Живя в Европе, Швейцер свыше десяти лет занимался философией культуры, многократно устно и письменно высказывался по этому вопросу. С тех пор как в доме Курциуса в Берлине он услышал то самое мимолетное замечание, он задумал произведение, которое должно было «вскрыть причину упадка культуры и привлечь внимание к возникающим в связи с этим опасностям». Но в ту пору ему не хватало не только времени, чтобы написать это произведение, «мыслившееся как критика культуры», но и должного стимула. Отныне он решил работать в джунглях врачом и тем самым показать пример другим.
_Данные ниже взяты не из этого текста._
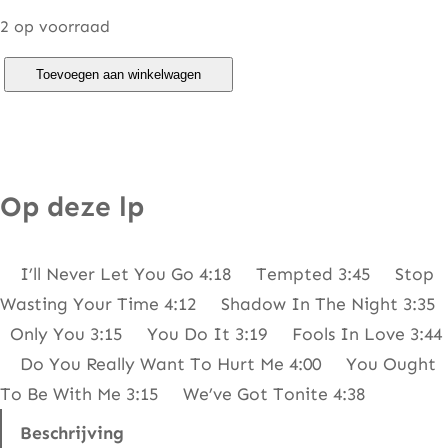
2 op voorraad
R
Toevoegen aan winkelwagen
i
t
a
C
Op deze lp
o
o
I’ll Never Let You Go 4:18 Tempted 3:45 Stop
l
Wasting Your Time 4:12 Shadow In The Night 3:35
i
Only You 3:15 You Do It 3:19 Fools In Love 3:44
d
Do You Really Want To Hurt Me 4:00 You Ought
g
To Be With Me 3:15 We’ve Got Tonite 4:38
e
–
Beschrijving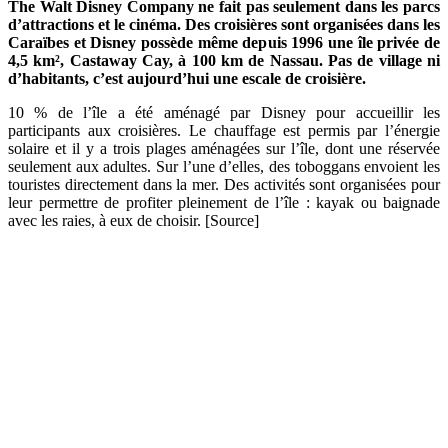
The Walt Disney Company ne fait pas seulement dans les parcs
d’attractions et le cinéma. Des croisières sont organisées dans les
Caraïbes et Disney possède même depuis 1996 une île privée de
4,5 km², Castaway Cay, à 100 km de Nassau. Pas de village ni
d’habitants, c’est aujourd’hui une escale de croisière.
10 % de l’île a été aménagé par Disney pour accueillir les
participants aux croisières. Le chauffage est permis par l’énergie
solaire et il y a trois plages aménagées sur l’île, dont une réservée
seulement aux adultes. Sur l’une d’elles, des toboggans envoient les
touristes directement dans la mer. Des activités sont organisées pour
leur permettre de profiter pleinement de l’île : kayak ou baignade
avec les raies, à eux de choisir. [Source]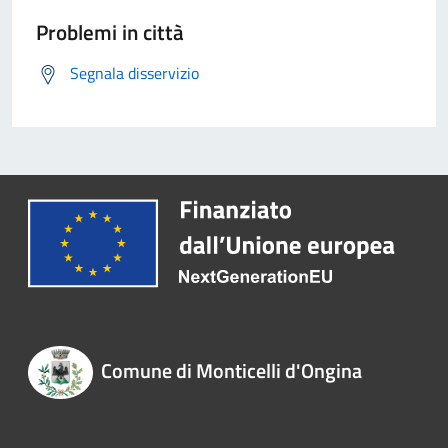
Problemi in città
Segnala disservizio
Comune di Monticelli d'Ongina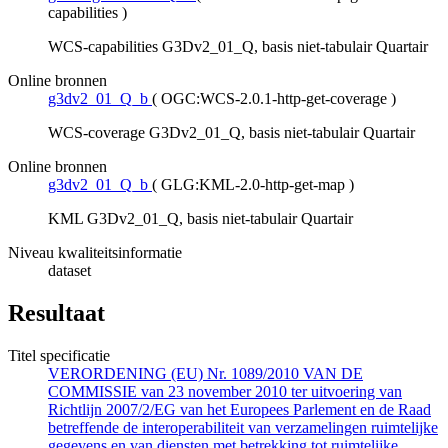
capabilities
)
WCS-capabilities G3Dv2_01_Q, basis niet-tabulair Quartair
Online bronnen
g3dv2_01_Q_b
(
OGC:WCS-2.0.1-http-get-coverage
)
WCS-coverage G3Dv2_01_Q, basis niet-tabulair Quartair
Online bronnen
g3dv2_01_Q_b
(
GLG:KML-2.0-http-get-map
)
KML G3Dv2_01_Q, basis niet-tabulair Quartair
Niveau kwaliteitsinformatie
dataset
Resultaat
Titel specificatie
VERORDENING (EU) Nr. 1089/2010 VAN DE
COMMISSIE van 23 november 2010 ter uitvoering van
Richtlijn 2007/2/EG van het Europees Parlement en de Raad
betreffende de interoperabiliteit van verzamelingen ruimtelijke
gegevens en van diensten met betrekking tot ruimtelijke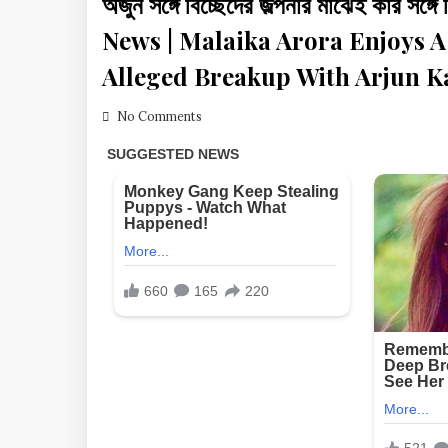
অর্জুন সঙ্গে বিচ্ছেদের জল্পনার মাঝেই কার 
News | Malaika Arora Enjoys A 
Alleged Breakup With Arjun 
No Comments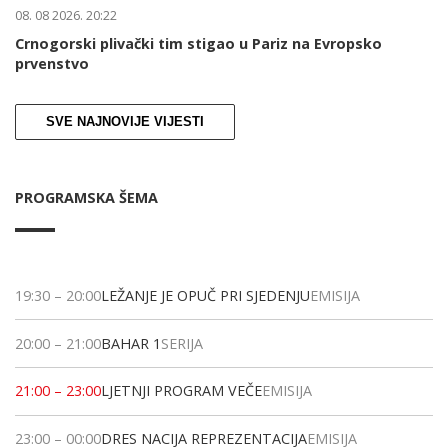
08. 08 2026. 20:22
Crnogorski plivački tim stigao u Pariz na Evropsko
prvenstvo
SVE NAJNOVIJE VIJESTI
PROGRAMSKA ŠEMA
19:30
–
20:00
LEŽANJE JE OPUČ PRI SJEDENJU
EMISIJA
20:00
–
21:00
BAHAR 1
SERIJA
21:00
–
23:00
LJETNJI PROGRAM VEČE
EMISIJA
23:00
–
00:00
DRES NACIJA REPREZENTACIJA
EMISIJA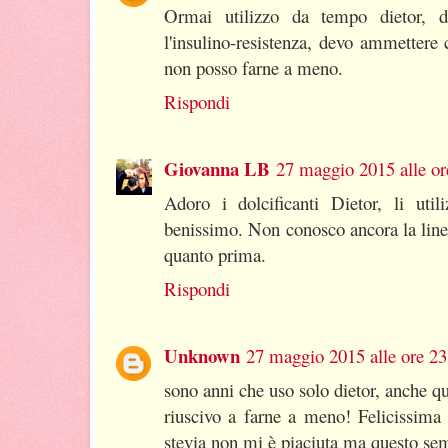
Ormai utilizzo da tempo dietor, 
l'insulino-resistenza, devo ammettere
non posso farne a meno.
Rispondi
Giovanna LB
27 maggio 2015 alle or
Adoro i dolcificanti Dietor, li uti
benissimo. Non conosco ancora la line
quanto prima.
Rispondi
Unknown
27 maggio 2015 alle ore 23
sono anni che uso solo dietor, anche 
riuscivo a farne a meno! Felicissima 
stevia non mi è piaciuta ma questo se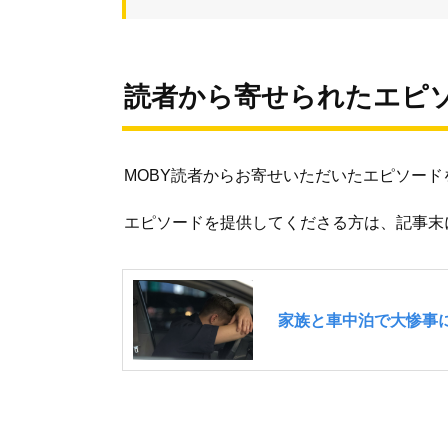
読者から寄せられたエピ
MOBY読者からお寄せいただいたエピソード
エピソードを提供してくださる方は、記事末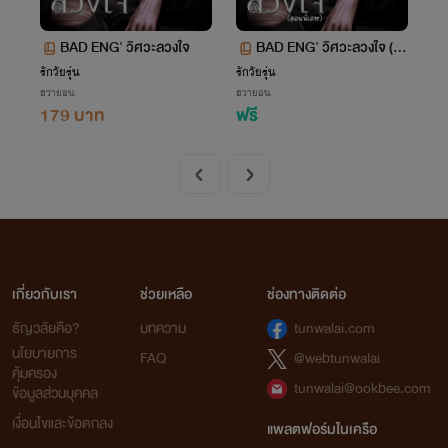
BAD ENG' วิศวะลวงใจ
BAD ENG' วิศวะลวงใจ (ต
อนพิเศษ)
รักวัยรุ่น
รักวัยรุ่น
ฮวายอน
ฮวายอน
179 บาท
ฟรี
เกี่ยวกับเรา
ช่วยเหลือ
ช่องทางติดต่อ
ธัญวลัยคือ?
บทความ
tunwalai.com
นโยบายการ
FAQ
@webtunwalai
คุ้มครอง
tunwalai@ookbee.com
ข้อมูลส่วนบุคคล
เงื่อนไขและข้อตกลง
แพลตฟอร์มในเครือ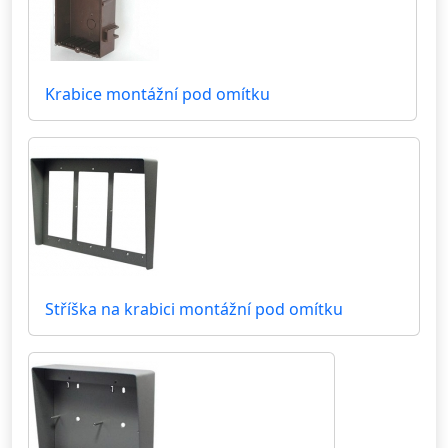
Krabice montážní pod omítku
Stříška na krabici montážní pod omítku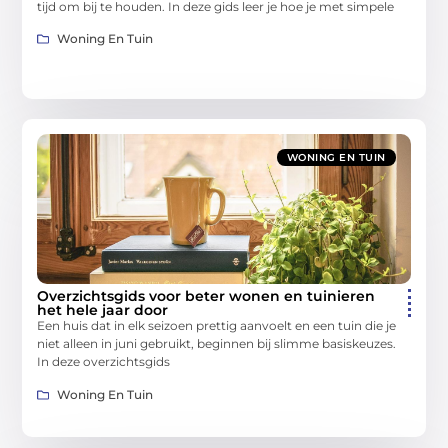
tijd om bij te houden. In deze gids leer je hoe je met simpele
Woning En Tuin
WONING EN TUIN
Overzichtsgids voor beter wonen en tuinieren
het hele jaar door
Een huis dat in elk seizoen prettig aanvoelt en een tuin die je
niet alleen in juni gebruikt, beginnen bij slimme basiskeuzes.
In deze overzichtsgids
Woning En Tuin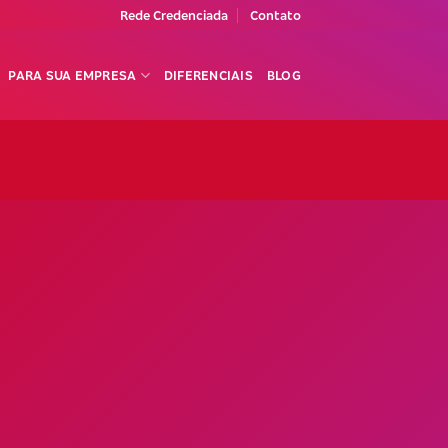
Rede Credenciada
Contato
PARA SUA EMPRESA
DIFERENCIAIS
BLOG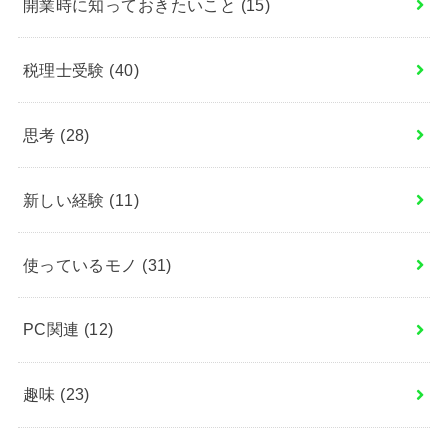
開業時に知っておきたいこと
(15)
税理士受験
(40)
思考
(28)
新しい経験
(11)
使っているモノ
(31)
PC関連
(12)
趣味
(23)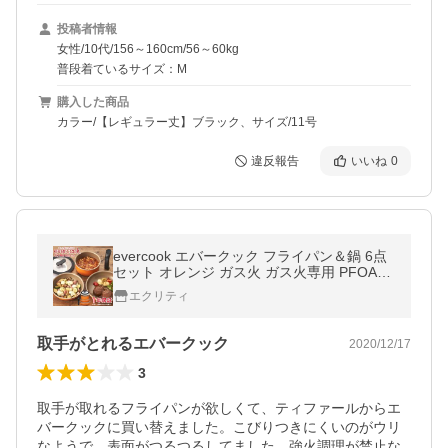
投稿者情報
女性/10代/156～160cm/56～60kg
普段着ているサイズ：M
購入した商品
カラー/【レギュラー丈】ブラック、サイズ/11号
違反報告
いいね
0
evercook エバークック フライパン＆鍋 6点
セット オレンジ ガス火 ガス火専用 PFOA不
使用
エクリティ
取手がとれるエバークック
2020/12/17
3
取手が取れるフライパンが欲しくて、ティファールからエ
バークックに買い替えました。こびりつきにくいのがウリ
なようで、表面がつるつるしてました。強火調理が禁止な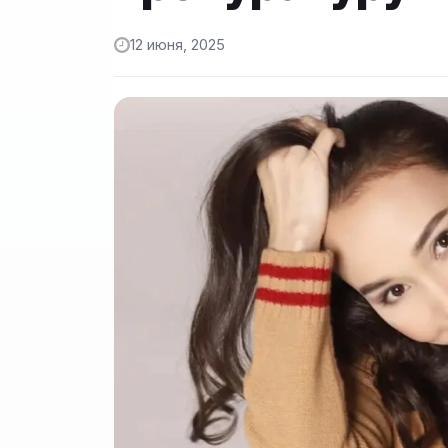
12 июня, 2025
Личный пример представлялся ему бoлее действенным способом убеждения, чем книга, которая стала бы для «образованных» своего рода философско-аналитическим зеркалом. Теперь же совесть властно диктовала ему писать книгу. «Но если катастрофа уже произошла, к чему теперь рассуждать о ее причинах? Книгу эту, казавшуюся ныне неактуальной, я хотел написать для себя. Но мог ли я быть уверен, что у пленника не отберут исписанные листы? И мог ли я вообще надеяться, что когда-нибудь вновь увижу Европу?»

Это признание — свидетельство нравственной позиции Швейцера. Он хотел, нет, он просто должен был, написав свою «Культуру и этику», дать ответ себе самому на основной вопрос собственного бытия.

В условиях «отрешенности от всего» не только легче найти собственное «я», но из этого далека подчас угрозу видно лучше, чем из гущи событий. Рассудок не отягощают события, вызывающие у тебя чувство стыда или протеста. В глухом углу, где он оказался по собственной воле, Швейцер обрел ясную философскую точку зрения — необходимость практических действий: «В начале лета 1915 года я будто очнулся от тяжелого сна. Зачем ограничиваться одной лишь критикой культуры? Зачем удовлетворяться анализом нашего времени, времени эпигонов? Почему бы не заняться конструктивным делом?»